Editor's Message Guest Critic
No One Gets to be Right

“I don’t think anyone here should be allowed to make a judgment about what I’m doing.” If I had to pick just one, that comment represents the moment I knew I needed to take a break from academia. Delivered to me by a beginning undergraduate student lodging a complaint about a professor, a criticism that not surprisingly unraveled, I remember sitting in my office and thinking “it’s time.” I promise it wasn’t my ego that provoked me to ask the student if they took the five minutes while they were waiting for me to do a Google search of my name. That went something like this: “You have no idea who I am, right? One bit of professional advice: try to know something about who you are about to meet. If you had taken a moment you would have realized you were going in to complain to someone who has been making judgements for a living as an art critic for nearly thirty years.”

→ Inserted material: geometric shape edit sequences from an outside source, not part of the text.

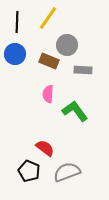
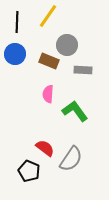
yellow line: moved 2 px up
gray semicircle: moved 4 px right, 13 px up; rotated 144 degrees clockwise
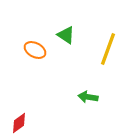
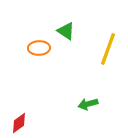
green triangle: moved 4 px up
orange ellipse: moved 4 px right, 2 px up; rotated 30 degrees counterclockwise
green arrow: moved 7 px down; rotated 24 degrees counterclockwise
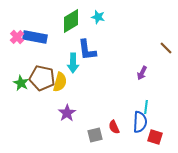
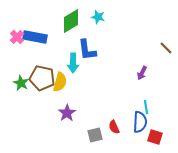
cyan line: rotated 16 degrees counterclockwise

Nonetheless, the greatest thing about art school is that there are always a few amazing young artists, and some of them I’ve taught have even gone on to become amazing young critics (plus curators, dealers, and even the rare collector). So many of them (thankfully) are open to examining their assumptions and knee-jerk reactions, and it’s been my experience that those that do end up making better art for themselves before they walk out the door.

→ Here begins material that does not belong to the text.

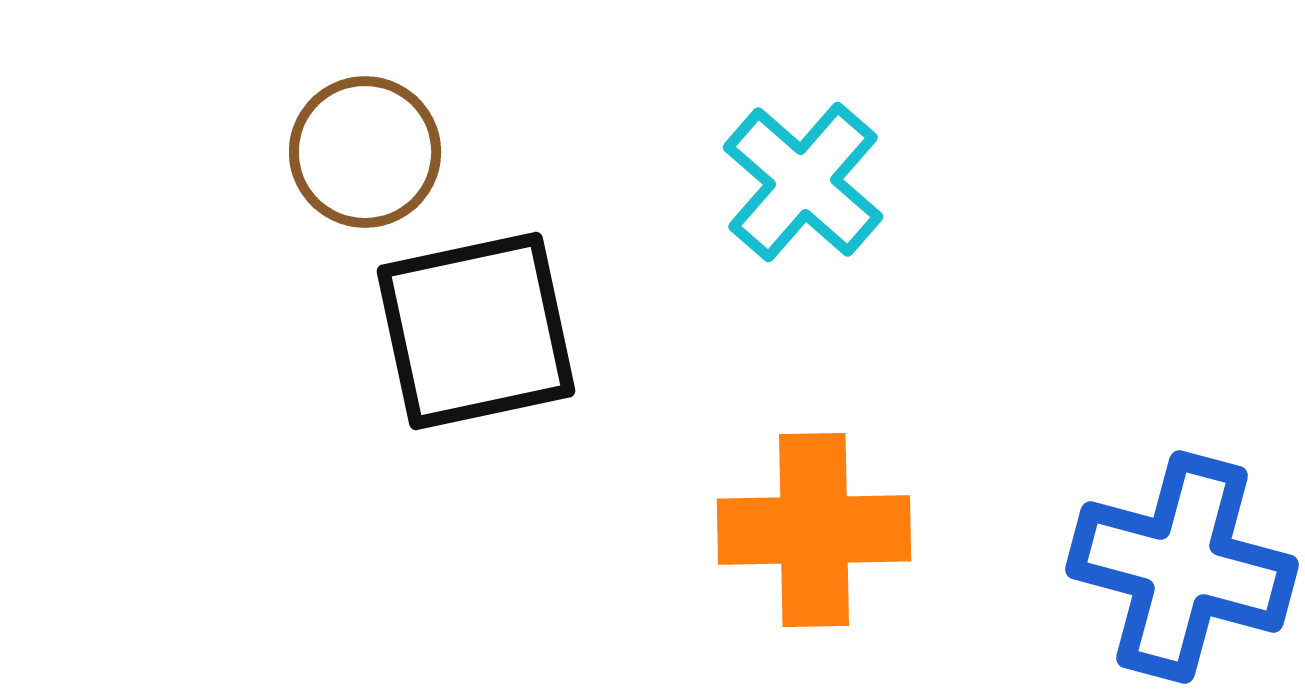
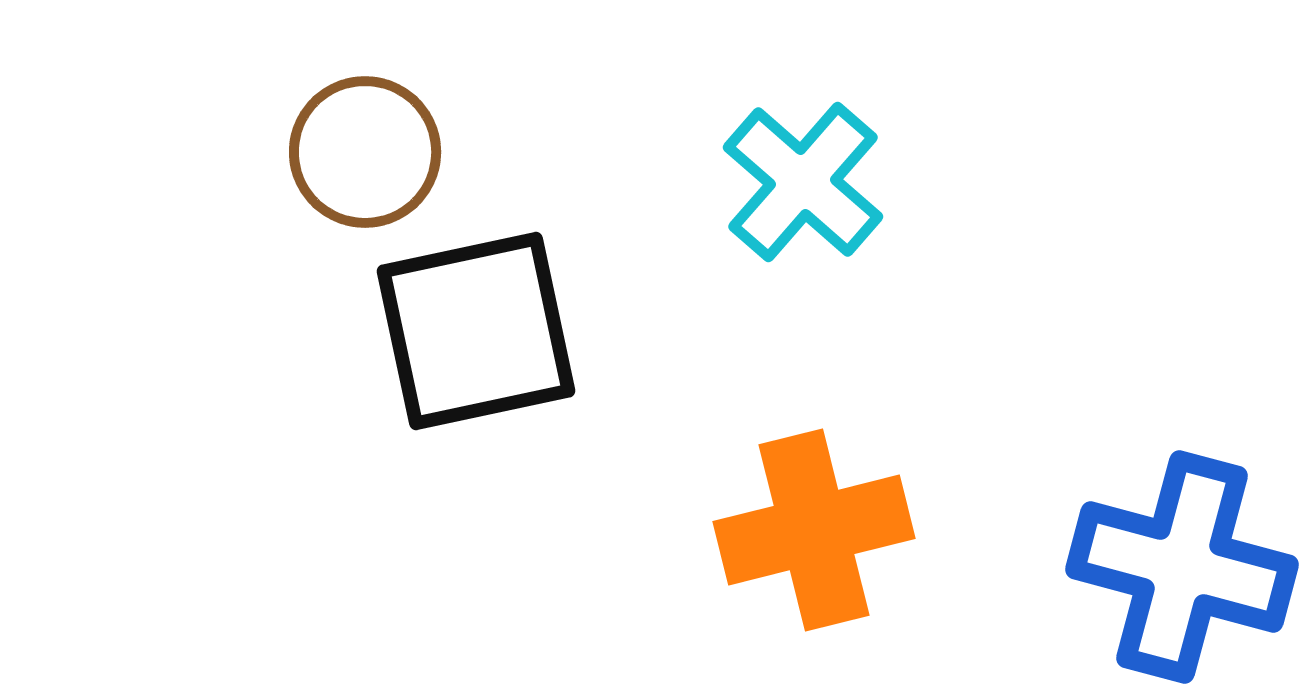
orange cross: rotated 13 degrees counterclockwise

Several years ago, when I was about the receive tenure for the first time, the head of the review board, a professor of Philosophy who I respect congratulated me on my work because “subjectivity is coming back.” I thanked him and reminded the committee that for me it never left.
One of my tired but true teaching clichés: “the great thing about art is that none of us get to be right.” Over the years I’ve gotten to enjoy being wrong so much that it has energized me to look back at my work to celebrate my most embarrassing moments. My favorite remains one of my earliest, about (of all things) the work of Felix Gonzalez-Torres in 1990: “The instructions ‘please take one’ were included on the checklist, which made the substantial asking price for each stack confusing, to say the least. They brought to mind the hundreds of flyers we get thrust into our faces on New York’s streets.”1
Ouch. Thankfully if you keep doing art criticism long enough you get to rise to the occasion, something I’ve been doing ever since with the life force that is Felix’s work.
The focus of this Guest Critic section is something I’ve been wanting to do for some time. To ask several writers whose work I respect (often by disagreeing with it, and I hope that favor has been returned) to respond to a simple prompt: “I was wrong.” So, then, yes, I know each of these writers personally (some for a long time) but, I’m sorry, art criticism is personal no matter how bloodless it can often be. I’m grateful that each of them has risen to the occasion in their own way.
Another prompt for my prompt was to provide some relief for my ongoing frustration with what I read again and again as the deadly sanctimony of rightness that spreads across blogs and comment sections about art and artists and the art world. Put another way: art criticism—hell, writing—needs good editors!
But no critic worth their salt need apologize for being wrong. It’s the job.
- Terry R. Myers, “From the Junk Aesthetic to the Junk Mentality,” Arts Magazine, February 1990, p. 63.